## DATA PROVIDED
________________

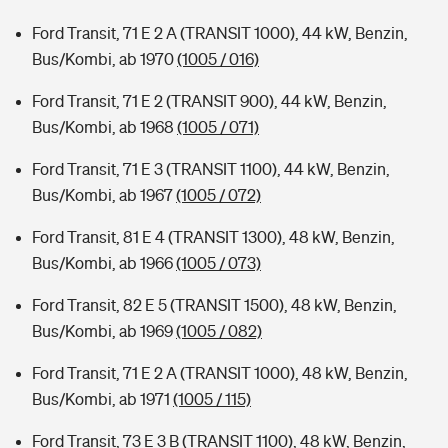
Ford Transit, 71 E 2 A (TRANSIT 1000), 44 kW, Benzin,
Bus/Kombi, ab 1970
(1005 / 016)
Ford Transit, 71 E 2 (TRANSIT 900), 44 kW, Benzin,
Bus/Kombi, ab 1968
(1005 / 071)
Ford Transit, 71 E 3 (TRANSIT 1100), 44 kW, Benzin,
Bus/Kombi, ab 1967
(1005 / 072)
Ford Transit, 81 E 4 (TRANSIT 1300), 48 kW, Benzin,
Bus/Kombi, ab 1966
(1005 / 073)
Ford Transit, 82 E 5 (TRANSIT 1500), 48 kW, Benzin,
Bus/Kombi, ab 1969
(1005 / 082)
Ford Transit, 71 E 2 A (TRANSIT 1000), 48 kW, Benzin,
Bus/Kombi, ab 1971
(1005 / 115)
Ford Transit, 73 E 3 B (TRANSIT 1100), 48 kW, Benzin,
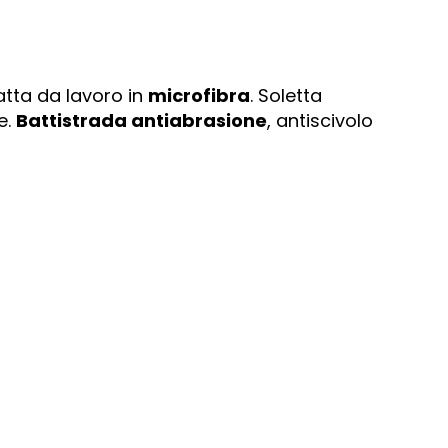
ta da lavoro in
microfibra
. Soletta
e.
Battistrada antiabrasione
, antiscivolo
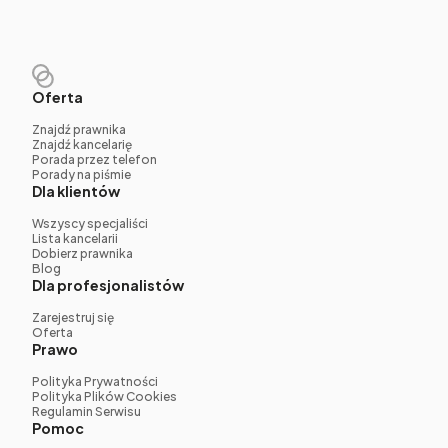
Oferta
Znajdź prawnika
Znajdź kancelarię
Porada przez telefon
Porady na piśmie
Dla klientów
Wszyscy specjaliści
Lista kancelarii
Dobierz prawnika
Blog
Dla profesjonalistów
Zarejestruj się
Oferta
Prawo
Polityka Prywatności
Polityka Plików Cookies
Regulamin Serwisu
Pomoc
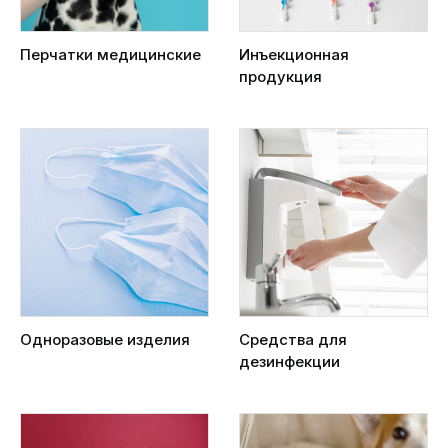
Перчатки медицинские
Инъекционная
продукция
Одноразовые изделия
Средства для
дезинфекции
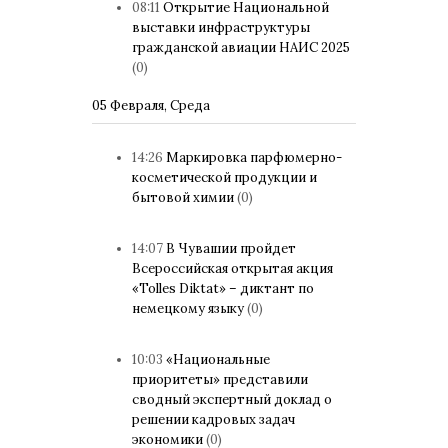
08:11
Открытие Национальной
выставки инфраструктуры
гражданской авиации НАИС 2025
(0)
05 Февраля, Среда
14:26
Маркировка парфюмерно-
косметической продукции и
бытовой химии
(0)
14:07
В Чувашии пройдет
Всероссийская открытая акция
«Tolles Diktat» – диктант по
немецкому языку
(0)
10:03
«Национальные
приоритеты» представили
сводный экспертный доклад о
решении кадровых задач
экономики
(0)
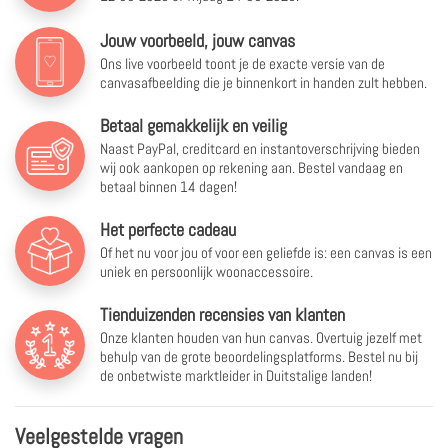
Jouw voorbeeld, jouw canvas
Ons live voorbeeld toont je de exacte versie van de
canvasafbeelding die je binnenkort in handen zult hebben.
Betaal gemakkelijk en veilig
Naast PayPal, creditcard en instantoverschrijving bieden
wij ook aankopen op rekening aan. Bestel vandaag en
betaal binnen 14 dagen!
Het perfecte cadeau
Of het nu voor jou of voor een geliefde is: een canvas is een
uniek en persoonlijk woonaccessoire.
Tienduizenden recensies van klanten
Onze klanten houden van hun canvas. Overtuig jezelf met
behulp van de grote beoordelingsplatforms. Bestel nu bij
de onbetwiste marktleider in Duitstalige landen!
Veelgestelde vragen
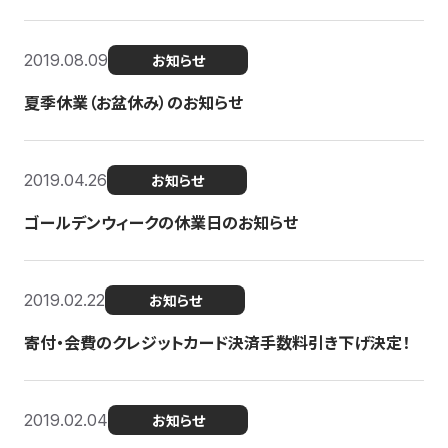
2019.08.09
お知らせ
夏季休業（お盆休み）のお知らせ
2019.04.26
お知らせ
ゴールデンウィークの休業日のお知らせ
2019.02.22
お知らせ
寄付・会費のクレジットカード決済手数料引き下げ決定！
2019.02.04
お知らせ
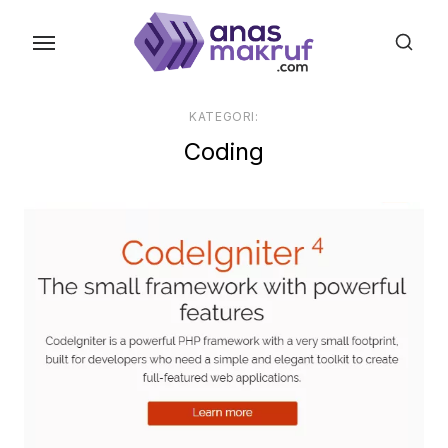
Skip
to
the
content
KATEGORI:
Coding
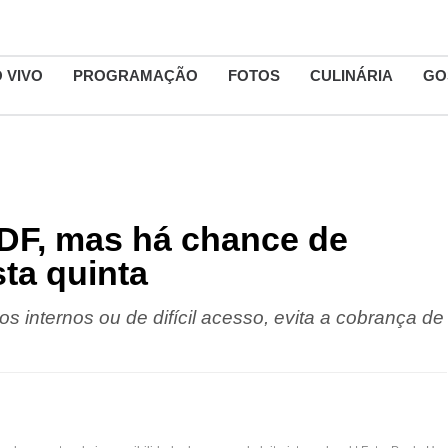
 VIVO
PROGRAMAÇÃO
FOTOS
CULINÁRIA
GO
 DF, mas há chance de
ta quinta
os internos ou de difícil acesso, evita a cobrança de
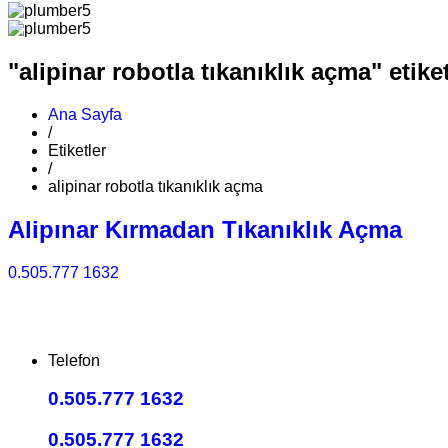
"alipinar robotla tıkanıklık açma" etiket
Ana Sayfa
/
Etiketler
/
alipinar robotla tıkanıklık açma
Alipınar Kırmadan Tıkanıklık Açma
0.505.777 1632
Telefon
0.505.777 1632
0.505.777 1632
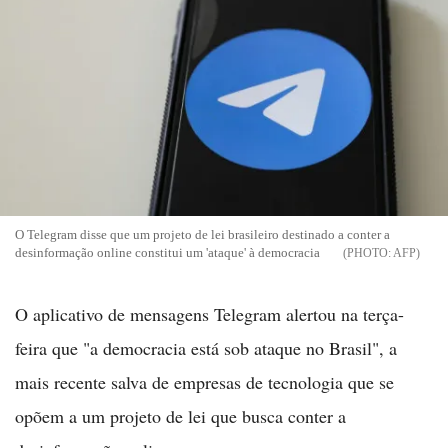
O Telegram disse que um projeto de lei brasileiro destinado a conter a
desinformação online constitui um 'ataque' à democracia
AFP
O aplicativo de mensagens Telegram alertou na terça-
feira que "a democracia está sob ataque no Brasil", a
mais recente salva de empresas de tecnologia que se
opõem a um projeto de lei que busca conter a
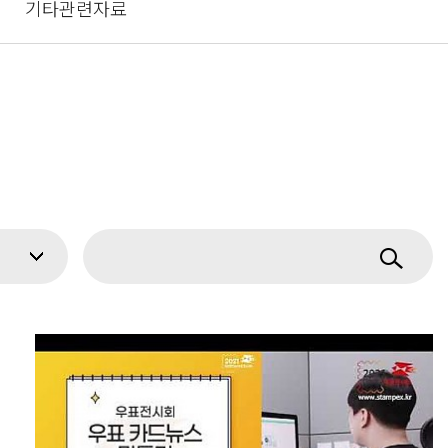
기타관련자료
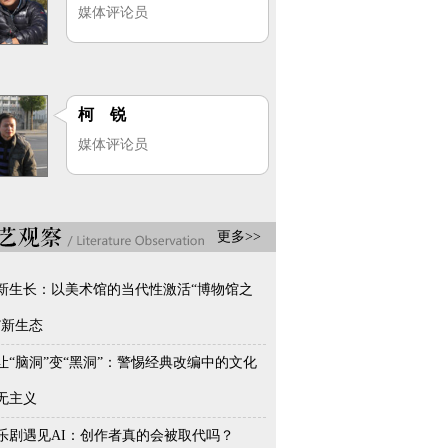
媒体评论员
柯 锐
媒体评论员
更多>>
新生长：以美术馆的当代性激活“博物馆之
”新生态
让“脑洞”变“黑洞”：警惕经典改编中的文化
无主义
乐剧遇见AI：创作者真的会被取代吗？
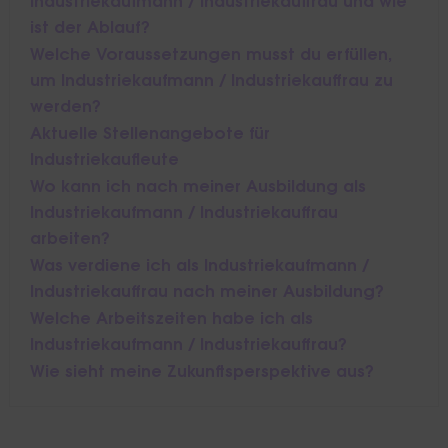
Industriekaufmann / Industriekauffrau und wie
ist der Ablauf?
Welche Voraussetzungen musst du erfüllen,
um Industriekaufmann / Industriekauffrau zu
werden?
Aktuelle Stellenangebote für
Industriekaufleute
Wo kann ich nach meiner Ausbildung als
Industriekaufmann / Industriekauffrau
arbeiten?
Was verdiene ich als Industriekaufmann /
Industriekauffrau nach meiner Ausbildung?
Welche Arbeitszeiten habe ich als
Industriekaufmann / Industriekauffrau?
Wie sieht meine Zukunftsperspektive aus?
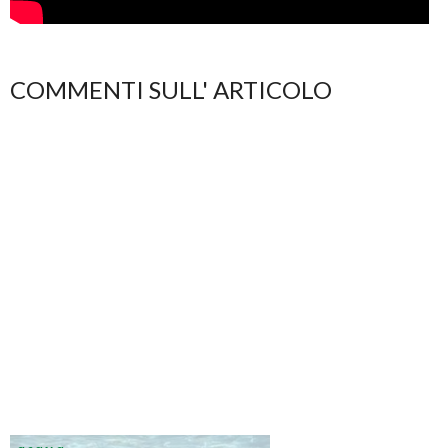
COMMENTI SULL' ARTICOLO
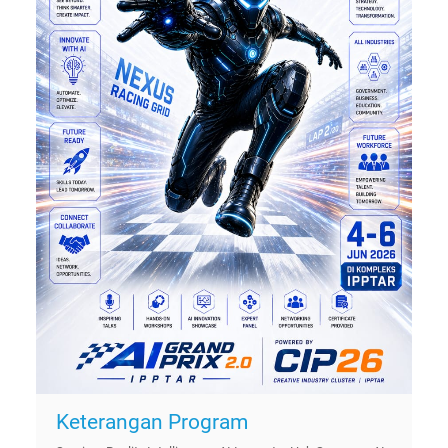
Keterangan Program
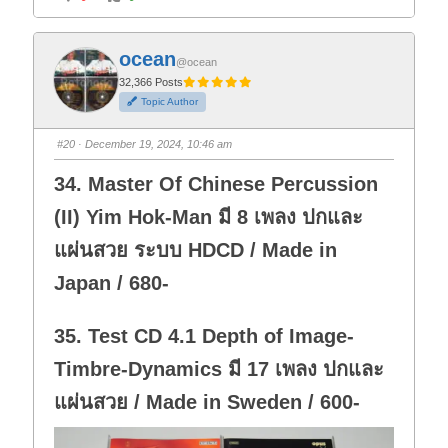
l
l
i
i
c
c
k
k
f
f
ocean
o
o
@ocean
r
r
t
t
32,366 Posts
h
h
Topic Author
u
u
m
m
b
b
s
s
#20
· December 19, 2024, 10:46 am
d
u
o
p
w
.
34. Master Of Chinese Percussion
n
.
(II) Yim Hok-Man มี 8 เพลง ปกและ
แผ่นสวย ระบบ HDCD / Made in
Japan / 680-
35. Test CD 4.1 Depth of Image-
Timbre-Dynamics มี 17 เพลง ปกและ
แผ่นสวย / Made in Sweden / 600-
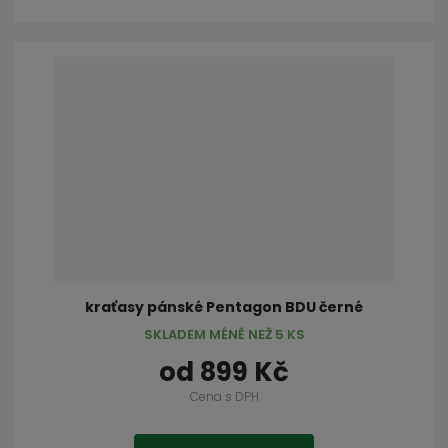
kraťasy pánské Pentagon BDU černé
SKLADEM MÉNĚ NEŽ 5 KS
od
899 Kč
Cena s DPH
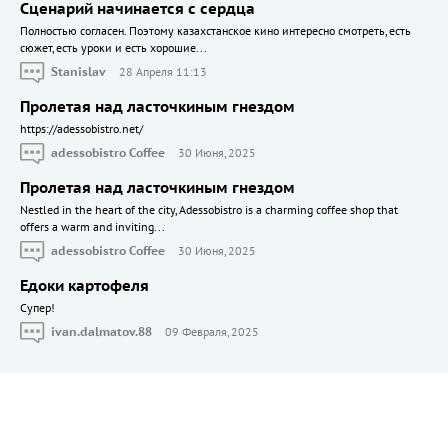
Сценарий начинается с сердца
Полностью согласен. Поэтому казахстанское кино интересно смотреть, есть
сюжет, есть уроки и есть хорошие...
Stanislav
28 Апреля 11:13
Пролетая над ласточкиным гнездом
https://adessobistro.net/
adessobistro Coffee
30 Июня, 2025
Пролетая над ласточкиным гнездом
Nestled in the heart of the city, Adessobistro is a charming coffee shop that
offers a warm and inviting...
adessobistro Coffee
30 Июня, 2025
Едоки картофеля
Cупер!
ivan.dalmatov.88
09 Февраля, 2025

________________

## TASK STATEMENT
Whenever a line of the data above includes the word "nach", copy that line.

## RESPONSE TO THIS EXERCISE
Wo kann ich nach meiner Ausbildung als
Industriekauffrau nach meiner Ausbildung?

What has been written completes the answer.